Na seção de Entrevista, encontramo-nos
com um diretor que, há anos lida com a cidade em sua cena. Amir Haddad,
entrevistado por Lidia Kosovski (UNIRIO), traz , por mais uma vez, a sua
contribuição ao debate sobre o
espaço cênico e urbano, consagrada na experiência com o grupo Tá na Rua , desde o final dos anos 1970.

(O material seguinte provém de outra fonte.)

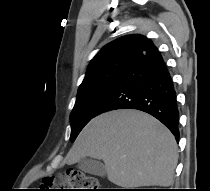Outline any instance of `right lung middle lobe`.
<instances>
[{
	"mask_svg": "<svg viewBox=\"0 0 210 191\" xmlns=\"http://www.w3.org/2000/svg\"><path fill=\"white\" fill-rule=\"evenodd\" d=\"M130 59L126 56L112 59L84 78L70 116L72 142L83 127L97 115L99 106L117 83Z\"/></svg>",
	"mask_w": 210,
	"mask_h": 191,
	"instance_id": "dd1d6c3e",
	"label": "right lung middle lobe"
}]
</instances>
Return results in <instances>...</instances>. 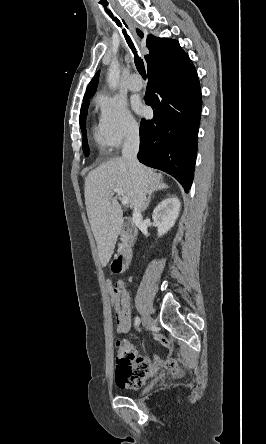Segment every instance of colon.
Listing matches in <instances>:
<instances>
[{
    "label": "colon",
    "mask_w": 266,
    "mask_h": 444,
    "mask_svg": "<svg viewBox=\"0 0 266 444\" xmlns=\"http://www.w3.org/2000/svg\"><path fill=\"white\" fill-rule=\"evenodd\" d=\"M123 291H124V285L122 281L117 280L112 282L110 287V294H111V303L114 308H117L119 306Z\"/></svg>",
    "instance_id": "5ec220e1"
}]
</instances>
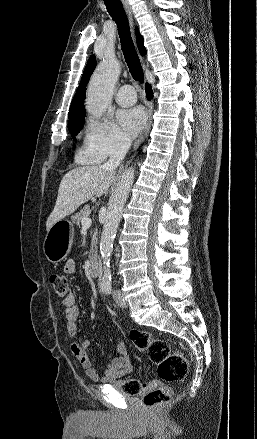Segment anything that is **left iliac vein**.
I'll return each instance as SVG.
<instances>
[{
	"label": "left iliac vein",
	"instance_id": "left-iliac-vein-1",
	"mask_svg": "<svg viewBox=\"0 0 257 439\" xmlns=\"http://www.w3.org/2000/svg\"><path fill=\"white\" fill-rule=\"evenodd\" d=\"M113 297L117 305L120 306L121 308H126L128 306L127 302L123 299V296L119 291H115L113 293Z\"/></svg>",
	"mask_w": 257,
	"mask_h": 439
}]
</instances>
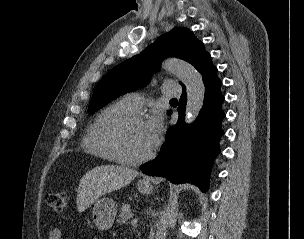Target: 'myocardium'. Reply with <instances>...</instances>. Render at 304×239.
Segmentation results:
<instances>
[{"instance_id":"myocardium-1","label":"myocardium","mask_w":304,"mask_h":239,"mask_svg":"<svg viewBox=\"0 0 304 239\" xmlns=\"http://www.w3.org/2000/svg\"><path fill=\"white\" fill-rule=\"evenodd\" d=\"M136 122H145L144 117L141 114L133 113L124 116L109 130L108 138L109 144L115 156L117 162L127 165H137L148 161L154 154L155 146L153 145L150 150L142 156L138 157H128L124 155L121 149V138L125 130L132 124Z\"/></svg>"}]
</instances>
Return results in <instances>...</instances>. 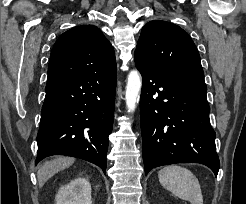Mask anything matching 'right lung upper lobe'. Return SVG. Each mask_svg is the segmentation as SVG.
Returning a JSON list of instances; mask_svg holds the SVG:
<instances>
[{
	"label": "right lung upper lobe",
	"instance_id": "1",
	"mask_svg": "<svg viewBox=\"0 0 246 204\" xmlns=\"http://www.w3.org/2000/svg\"><path fill=\"white\" fill-rule=\"evenodd\" d=\"M116 70L112 45L93 25L74 27L56 41L50 56L48 81L89 72Z\"/></svg>",
	"mask_w": 246,
	"mask_h": 204
}]
</instances>
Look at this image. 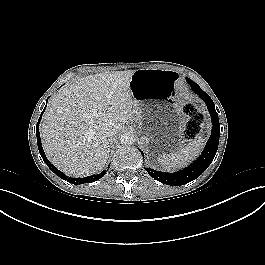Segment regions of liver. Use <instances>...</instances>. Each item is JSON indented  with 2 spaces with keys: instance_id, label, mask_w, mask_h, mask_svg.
<instances>
[{
  "instance_id": "liver-1",
  "label": "liver",
  "mask_w": 265,
  "mask_h": 265,
  "mask_svg": "<svg viewBox=\"0 0 265 265\" xmlns=\"http://www.w3.org/2000/svg\"><path fill=\"white\" fill-rule=\"evenodd\" d=\"M134 72L87 76L51 98L40 133L43 149L58 169L75 177L104 169L110 149L103 124L111 122L118 133L138 113L130 90Z\"/></svg>"
}]
</instances>
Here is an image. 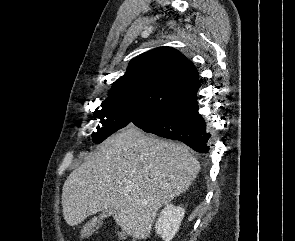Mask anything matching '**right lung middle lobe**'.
<instances>
[{
  "instance_id": "1",
  "label": "right lung middle lobe",
  "mask_w": 295,
  "mask_h": 241,
  "mask_svg": "<svg viewBox=\"0 0 295 241\" xmlns=\"http://www.w3.org/2000/svg\"><path fill=\"white\" fill-rule=\"evenodd\" d=\"M163 111L141 106L137 103L111 99L103 101L100 109H96L94 116L100 119L97 131L92 134L95 143H101L111 134L127 125L134 124L143 127L161 117Z\"/></svg>"
}]
</instances>
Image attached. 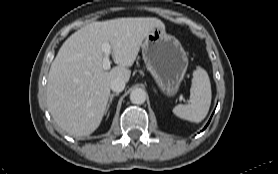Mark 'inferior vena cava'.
I'll use <instances>...</instances> for the list:
<instances>
[{
	"mask_svg": "<svg viewBox=\"0 0 278 174\" xmlns=\"http://www.w3.org/2000/svg\"><path fill=\"white\" fill-rule=\"evenodd\" d=\"M110 88L114 92H122L125 88V81L120 78H115L111 81Z\"/></svg>",
	"mask_w": 278,
	"mask_h": 174,
	"instance_id": "602c4592",
	"label": "inferior vena cava"
}]
</instances>
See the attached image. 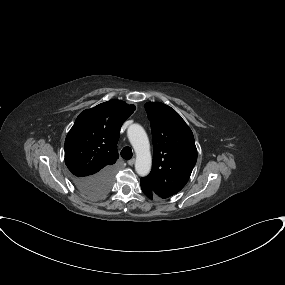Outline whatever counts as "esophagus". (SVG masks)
Returning a JSON list of instances; mask_svg holds the SVG:
<instances>
[{
    "label": "esophagus",
    "mask_w": 285,
    "mask_h": 285,
    "mask_svg": "<svg viewBox=\"0 0 285 285\" xmlns=\"http://www.w3.org/2000/svg\"><path fill=\"white\" fill-rule=\"evenodd\" d=\"M127 163H128V165L133 166L134 163H135V159L132 158V159H130Z\"/></svg>",
    "instance_id": "esophagus-1"
}]
</instances>
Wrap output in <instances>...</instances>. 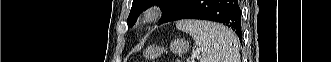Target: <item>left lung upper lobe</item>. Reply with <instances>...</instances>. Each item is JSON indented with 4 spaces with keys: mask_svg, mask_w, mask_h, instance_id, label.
<instances>
[{
    "mask_svg": "<svg viewBox=\"0 0 331 62\" xmlns=\"http://www.w3.org/2000/svg\"><path fill=\"white\" fill-rule=\"evenodd\" d=\"M185 0H133L132 8L128 16V26L134 25L138 15L152 5H158L163 10L160 23L163 24L176 13Z\"/></svg>",
    "mask_w": 331,
    "mask_h": 62,
    "instance_id": "1",
    "label": "left lung upper lobe"
}]
</instances>
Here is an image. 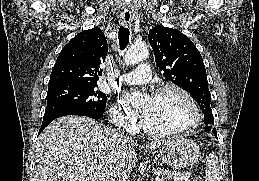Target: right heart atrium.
Instances as JSON below:
<instances>
[{
	"instance_id": "1",
	"label": "right heart atrium",
	"mask_w": 259,
	"mask_h": 181,
	"mask_svg": "<svg viewBox=\"0 0 259 181\" xmlns=\"http://www.w3.org/2000/svg\"><path fill=\"white\" fill-rule=\"evenodd\" d=\"M110 115L112 122L119 128L125 129L127 131H133L136 127L135 116L122 108L119 105H113L110 108Z\"/></svg>"
}]
</instances>
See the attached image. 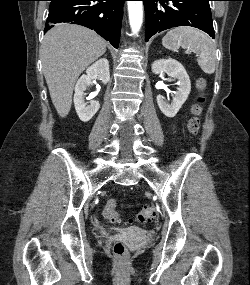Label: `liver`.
Listing matches in <instances>:
<instances>
[{
  "mask_svg": "<svg viewBox=\"0 0 250 285\" xmlns=\"http://www.w3.org/2000/svg\"><path fill=\"white\" fill-rule=\"evenodd\" d=\"M106 41L85 27L58 24L41 46L43 72L52 103L60 117L68 115L79 75L106 51Z\"/></svg>",
  "mask_w": 250,
  "mask_h": 285,
  "instance_id": "liver-1",
  "label": "liver"
}]
</instances>
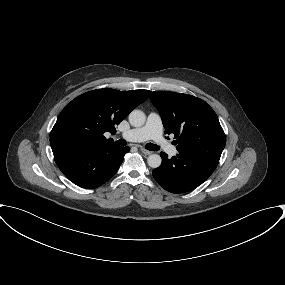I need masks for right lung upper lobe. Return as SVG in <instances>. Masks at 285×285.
Listing matches in <instances>:
<instances>
[{
	"instance_id": "obj_1",
	"label": "right lung upper lobe",
	"mask_w": 285,
	"mask_h": 285,
	"mask_svg": "<svg viewBox=\"0 0 285 285\" xmlns=\"http://www.w3.org/2000/svg\"><path fill=\"white\" fill-rule=\"evenodd\" d=\"M148 90L122 92L97 89L73 99L59 114L50 133L51 147L81 144L88 147L114 146L105 132H116L118 125L149 95Z\"/></svg>"
}]
</instances>
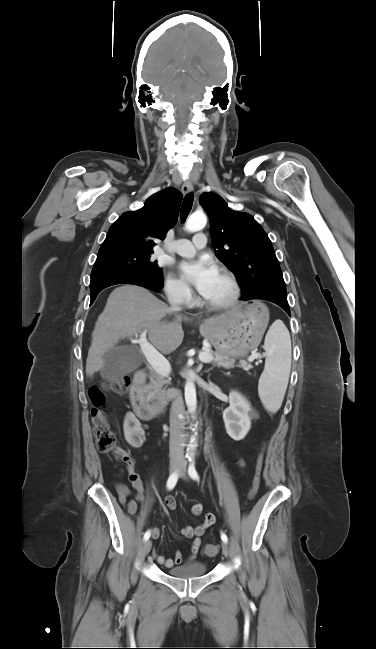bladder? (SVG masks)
<instances>
[{
	"instance_id": "31cf9c89",
	"label": "bladder",
	"mask_w": 376,
	"mask_h": 649,
	"mask_svg": "<svg viewBox=\"0 0 376 649\" xmlns=\"http://www.w3.org/2000/svg\"><path fill=\"white\" fill-rule=\"evenodd\" d=\"M208 571L207 566L201 562H194L180 567H174L167 573L170 576L179 579H191L205 575Z\"/></svg>"
}]
</instances>
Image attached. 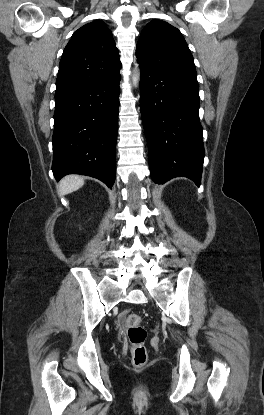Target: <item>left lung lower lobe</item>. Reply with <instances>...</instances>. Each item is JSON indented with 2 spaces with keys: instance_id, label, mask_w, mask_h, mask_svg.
Returning <instances> with one entry per match:
<instances>
[{
  "instance_id": "0a47b994",
  "label": "left lung lower lobe",
  "mask_w": 264,
  "mask_h": 415,
  "mask_svg": "<svg viewBox=\"0 0 264 415\" xmlns=\"http://www.w3.org/2000/svg\"><path fill=\"white\" fill-rule=\"evenodd\" d=\"M139 65L140 108L152 179L163 184L184 176L199 186L205 152L197 78Z\"/></svg>"
}]
</instances>
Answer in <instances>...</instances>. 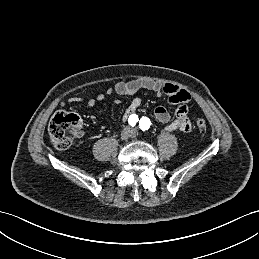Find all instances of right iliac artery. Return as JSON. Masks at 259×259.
I'll use <instances>...</instances> for the list:
<instances>
[{
	"label": "right iliac artery",
	"mask_w": 259,
	"mask_h": 259,
	"mask_svg": "<svg viewBox=\"0 0 259 259\" xmlns=\"http://www.w3.org/2000/svg\"><path fill=\"white\" fill-rule=\"evenodd\" d=\"M138 120H139L138 116L136 114H132L129 116L128 123L131 126H135Z\"/></svg>",
	"instance_id": "82829eb1"
}]
</instances>
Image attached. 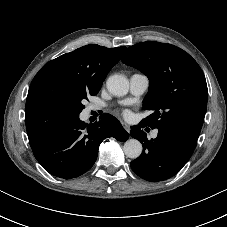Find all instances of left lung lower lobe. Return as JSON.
Masks as SVG:
<instances>
[{
  "label": "left lung lower lobe",
  "instance_id": "0a47b994",
  "mask_svg": "<svg viewBox=\"0 0 227 227\" xmlns=\"http://www.w3.org/2000/svg\"><path fill=\"white\" fill-rule=\"evenodd\" d=\"M139 126L131 127L130 135L138 139L143 152L130 163L132 170L141 178L151 181H163L176 175L187 163L197 145V139L172 128L158 129L156 139L148 140Z\"/></svg>",
  "mask_w": 227,
  "mask_h": 227
}]
</instances>
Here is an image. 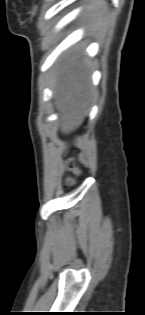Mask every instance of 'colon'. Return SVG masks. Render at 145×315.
<instances>
[{
	"label": "colon",
	"mask_w": 145,
	"mask_h": 315,
	"mask_svg": "<svg viewBox=\"0 0 145 315\" xmlns=\"http://www.w3.org/2000/svg\"><path fill=\"white\" fill-rule=\"evenodd\" d=\"M73 171H74L76 174H78V173L80 172V170H79L78 168H76V167L73 168ZM71 183H72V182H71L70 180H67V181H66V186H70Z\"/></svg>",
	"instance_id": "1"
}]
</instances>
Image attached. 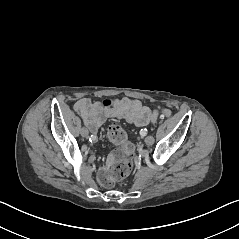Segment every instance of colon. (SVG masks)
<instances>
[{
	"instance_id": "colon-1",
	"label": "colon",
	"mask_w": 239,
	"mask_h": 239,
	"mask_svg": "<svg viewBox=\"0 0 239 239\" xmlns=\"http://www.w3.org/2000/svg\"><path fill=\"white\" fill-rule=\"evenodd\" d=\"M103 103H107V100ZM161 117L168 118L171 111L167 108L158 110ZM107 135L109 140L118 146L108 158L106 165L99 171L98 180L102 185L111 186L121 182L130 172L134 156V147L127 140V134L118 124L109 126Z\"/></svg>"
}]
</instances>
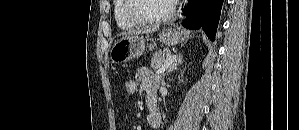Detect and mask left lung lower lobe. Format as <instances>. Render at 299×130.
<instances>
[{"instance_id":"0a47b994","label":"left lung lower lobe","mask_w":299,"mask_h":130,"mask_svg":"<svg viewBox=\"0 0 299 130\" xmlns=\"http://www.w3.org/2000/svg\"><path fill=\"white\" fill-rule=\"evenodd\" d=\"M223 0H189L188 6L182 9L186 20L182 23L185 28H202L212 41L220 19Z\"/></svg>"}]
</instances>
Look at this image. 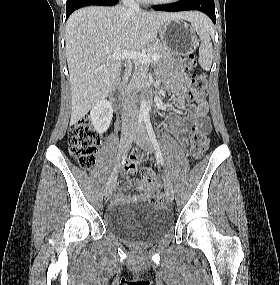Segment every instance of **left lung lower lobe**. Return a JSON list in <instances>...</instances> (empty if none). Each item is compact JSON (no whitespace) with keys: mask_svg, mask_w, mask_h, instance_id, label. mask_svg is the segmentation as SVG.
Segmentation results:
<instances>
[{"mask_svg":"<svg viewBox=\"0 0 280 285\" xmlns=\"http://www.w3.org/2000/svg\"><path fill=\"white\" fill-rule=\"evenodd\" d=\"M153 9L169 12L198 10L207 14L213 23H216L214 0H180L174 4L154 6Z\"/></svg>","mask_w":280,"mask_h":285,"instance_id":"0a47b994","label":"left lung lower lobe"}]
</instances>
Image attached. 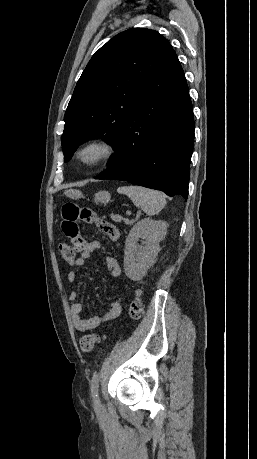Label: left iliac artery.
<instances>
[{
  "instance_id": "44dca946",
  "label": "left iliac artery",
  "mask_w": 257,
  "mask_h": 459,
  "mask_svg": "<svg viewBox=\"0 0 257 459\" xmlns=\"http://www.w3.org/2000/svg\"><path fill=\"white\" fill-rule=\"evenodd\" d=\"M99 373H95L91 380V392L94 397H98V387H99Z\"/></svg>"
}]
</instances>
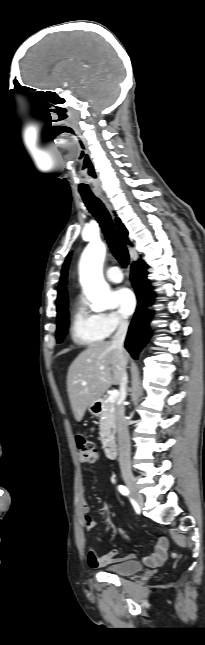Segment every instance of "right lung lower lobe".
<instances>
[{"instance_id":"1","label":"right lung lower lobe","mask_w":205,"mask_h":645,"mask_svg":"<svg viewBox=\"0 0 205 645\" xmlns=\"http://www.w3.org/2000/svg\"><path fill=\"white\" fill-rule=\"evenodd\" d=\"M147 265L143 261L131 265V281L138 299L134 318L129 326L125 347L134 359L148 342L150 337L149 322L153 311L147 307L153 301L152 289L147 279Z\"/></svg>"}]
</instances>
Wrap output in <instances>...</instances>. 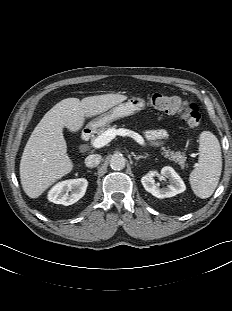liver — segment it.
<instances>
[{
	"label": "liver",
	"instance_id": "obj_1",
	"mask_svg": "<svg viewBox=\"0 0 232 311\" xmlns=\"http://www.w3.org/2000/svg\"><path fill=\"white\" fill-rule=\"evenodd\" d=\"M127 96L104 94L66 98L54 105L33 130L20 161V179L24 192L38 198L57 180L70 173L73 162L67 154L63 128L80 130L85 118L106 112L122 103Z\"/></svg>",
	"mask_w": 232,
	"mask_h": 311
}]
</instances>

Como fechamento da revista,
apresentamos a sessão Tradução, com a publicação de um texto do
teatrólogo francês André Barsacq, A experiência de
três encenaçõe ao ar livre, considerado
referencial na discussão da arquitetura cênica, traduzido por Ana Beatriz Wiltgen (UNIRIO). Já naquele momento, 1950, o autor
relatava o uso de soluções espaciais variadas, existentes no universo urbano,
para experimentação teatral.
Esperamos
que a antiga revista de teatro, crítica e estética, O Percevejo – agora
em seu novo suporte – continue a contribuir para os estudos das artes cênicas e
visuais. Este primeiro número – que inaugura o novo formato – é uma mostra do
que pretendemos oferecer à comunidade de leitores em termos da produção
intelectual de especialistas do Brasil e do exterior, de várias e reconhecidas
instituições de ensino e pesquisa, sobre os mais diversos temas que tangenciem
e ampliem os debates sobre as artes cênicas.